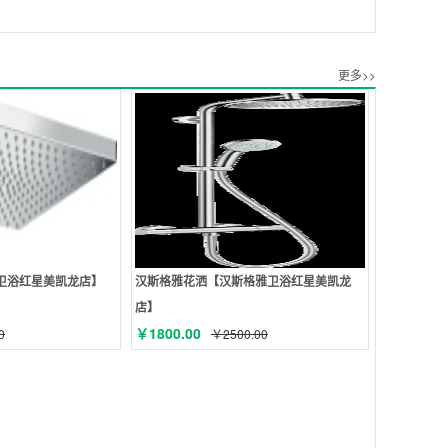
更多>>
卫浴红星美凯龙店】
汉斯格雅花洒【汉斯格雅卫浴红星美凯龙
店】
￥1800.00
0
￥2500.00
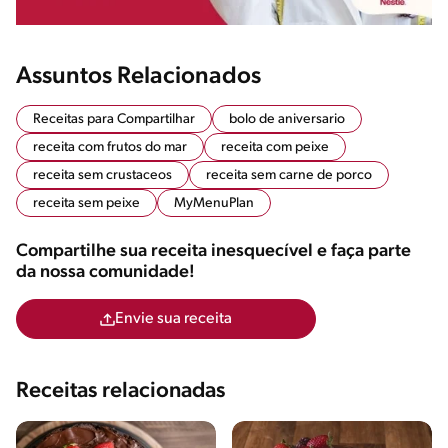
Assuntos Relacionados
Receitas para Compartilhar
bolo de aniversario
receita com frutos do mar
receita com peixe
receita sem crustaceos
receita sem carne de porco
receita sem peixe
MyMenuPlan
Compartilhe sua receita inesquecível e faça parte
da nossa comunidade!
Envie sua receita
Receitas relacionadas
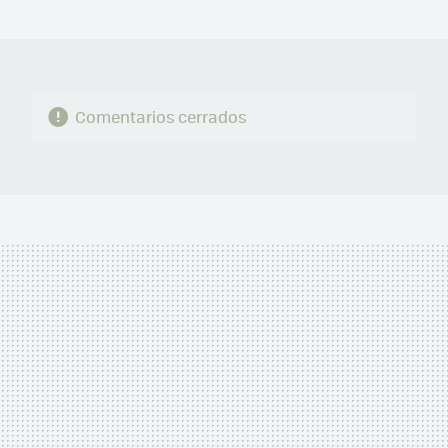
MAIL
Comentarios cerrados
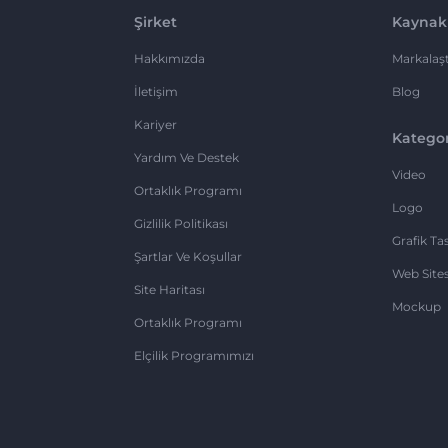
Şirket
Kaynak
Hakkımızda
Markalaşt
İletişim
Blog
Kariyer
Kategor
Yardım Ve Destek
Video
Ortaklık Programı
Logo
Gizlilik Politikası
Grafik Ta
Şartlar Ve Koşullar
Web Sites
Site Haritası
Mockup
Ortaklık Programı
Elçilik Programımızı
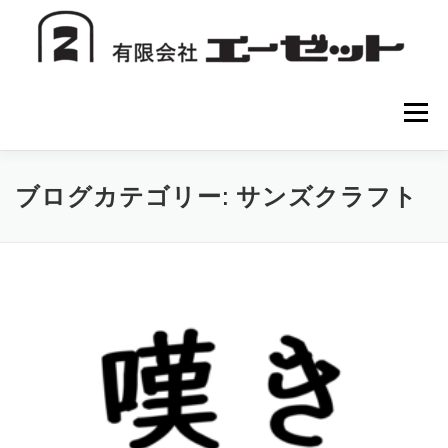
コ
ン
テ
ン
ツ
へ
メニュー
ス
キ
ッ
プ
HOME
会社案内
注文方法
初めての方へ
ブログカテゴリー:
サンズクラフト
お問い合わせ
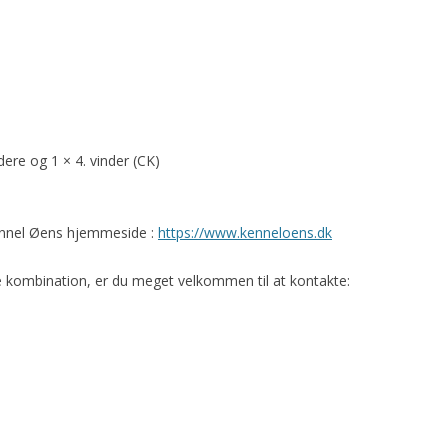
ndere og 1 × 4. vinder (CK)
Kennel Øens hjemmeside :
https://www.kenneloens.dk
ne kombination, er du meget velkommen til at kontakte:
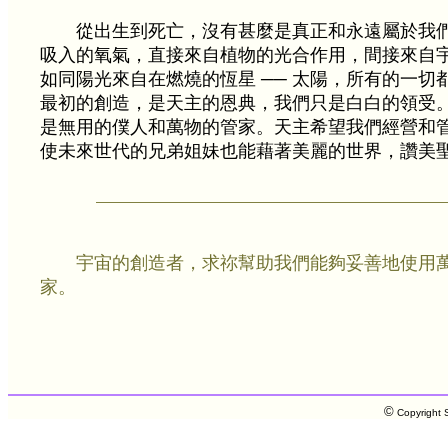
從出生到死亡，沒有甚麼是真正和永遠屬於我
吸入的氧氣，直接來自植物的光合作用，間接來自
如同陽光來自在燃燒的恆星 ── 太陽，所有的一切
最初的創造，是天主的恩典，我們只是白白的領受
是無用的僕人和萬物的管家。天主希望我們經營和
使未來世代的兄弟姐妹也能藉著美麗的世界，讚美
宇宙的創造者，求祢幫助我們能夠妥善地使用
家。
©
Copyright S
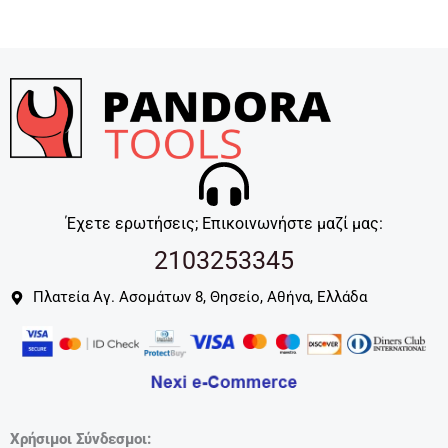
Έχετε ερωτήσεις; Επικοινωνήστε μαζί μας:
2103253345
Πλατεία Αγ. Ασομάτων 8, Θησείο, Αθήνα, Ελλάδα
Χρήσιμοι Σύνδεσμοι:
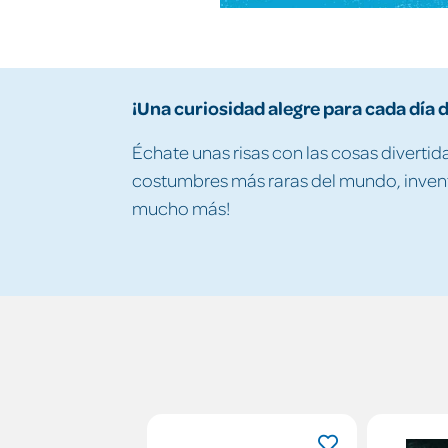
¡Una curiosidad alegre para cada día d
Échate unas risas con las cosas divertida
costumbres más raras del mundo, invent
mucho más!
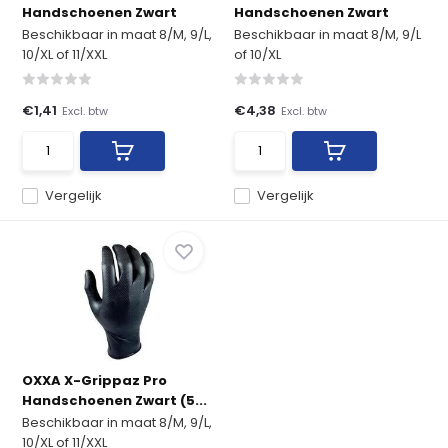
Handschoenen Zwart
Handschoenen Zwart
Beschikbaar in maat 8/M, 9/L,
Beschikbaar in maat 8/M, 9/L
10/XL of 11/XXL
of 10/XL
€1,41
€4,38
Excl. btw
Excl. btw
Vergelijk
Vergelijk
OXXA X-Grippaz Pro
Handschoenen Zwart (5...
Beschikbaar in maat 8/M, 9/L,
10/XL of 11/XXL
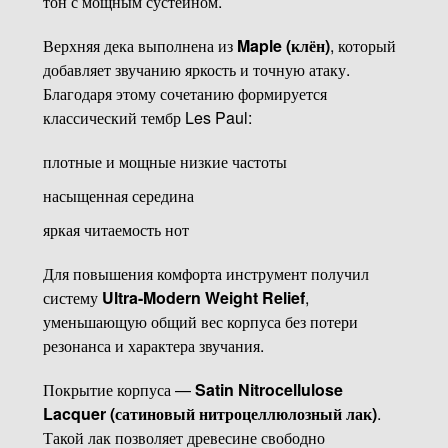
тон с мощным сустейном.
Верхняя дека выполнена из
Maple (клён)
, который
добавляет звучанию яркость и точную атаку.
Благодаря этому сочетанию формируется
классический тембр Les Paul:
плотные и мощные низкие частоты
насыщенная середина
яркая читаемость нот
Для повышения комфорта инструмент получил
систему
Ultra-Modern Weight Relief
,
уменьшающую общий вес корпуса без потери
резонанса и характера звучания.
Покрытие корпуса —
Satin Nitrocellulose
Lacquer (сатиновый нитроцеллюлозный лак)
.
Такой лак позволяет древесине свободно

(WHAT IS EXPECTED):
Line by line, write out the entries exactly, and leave the pictures out.

(EXERCISE OUTPUT):
更多>>
卫浴红星美凯龙店】
汉斯格雅花洒【汉斯格雅卫浴红星美凯龙
店】
￥1800.00
0
￥2500.00
Assuntos Relacionados
Receitas para Compartilhar
bolo de aniversario
receita com frutos do mar
receita com peixe
receita sem crustaceos
receita sem carne de porco
receita sem peixe
MyMenuPlan
Compartilhe sua receita inesquecível e faça parte
da nossa comunidade!
Envie sua receita
Receitas relacionadas
MAIL
Comentarios cerrados
Şirket
Kaynak
Hakkımızda
Markalaşt
İletişim
Blog
Kariyer
Kategor
Yardım Ve Destek
Video
Ortaklık Programı
Logo
Gizlilik Politikası
Grafik Ta
Şartlar Ve Koşullar
Web Sites
Site Haritası
Mockup
Ortaklık Programı
Elçilik Programımızı
コ
ン
テ
ン
ツ
へ
メニュー
ス
キ
ッ
プ
HOME
会社案内
注文方法
初めての方へ
ブログカテゴリー:
サンズクラフト
お問い合わせ
ndere og 1 × 4. vinder (CK)
Kennel Øens hjemmeside :
https://www.kenneloens.dk
ne kombination, er du meget velkommen til at kontakte:
從出生到死亡，沒有甚麼是真正和永遠屬於我
吸入的氧氣，直接來自植物的光合作用，間接來自
如同陽光來自在燃燒的恆星 ── 太陽，所有的一切
最初的創造，是天主的恩典，我們只是白白的領受
是無用的僕人和萬物的管家。天主希望我們經營和
使未來世代的兄弟姐妹也能藉著美麗的世界，讚美
宇宙的創造者，求祢幫助我們能夠妥善地使用
家。
©
Copyright S
Έχετε ερωτήσεις; Επικοινωνήστε μαζί μας:
2103253345
Πλατεία Αγ. Ασομάτων 8, Θησείο, Αθήνα, Ελλάδα
Χρήσιμοι Σύνδεσμοι:
¡Una curiosidad alegre para cada día d
Échate unas risas con las cosas divertida
costumbres más raras del mundo, invent
mucho más!
Handschoenen Zwart
Handschoenen Zwart
Beschikbaar in maat 8/M, 9/L,
Beschikbaar in maat 8/M, 9/L
10/XL of 11/XXL
of 10/XL
€1,41
€4,38
Excl. btw
Excl. btw
Vergelijk
Vergelijk
OXXA X-Grippaz Pro
Handschoenen Zwart (5...
Beschikbaar in maat 8/M, 9/L,
10/XL of 11/XXL
тон с мощным сустейном.
Верхняя дека выполнена из
Maple (клён)
, который
добавляет звучанию яркость и точную атаку.
Благодаря этому сочетанию формируется
классический тембр Les Paul:
плотные и мощные низкие частоты
насыщенная середина
яркая читаемость нот
Для повышения комфорта инструмент получил
систему
Ultra-Modern Weight Relief
,
уменьшающую общий вес корпуса без потери
резонанса и характера звучания.
Покрытие корпуса —
Satin Nitrocellulose
Lacquer (сатиновый нитроцеллюлозный лак)
.
Такой лак позволяет древесине свободно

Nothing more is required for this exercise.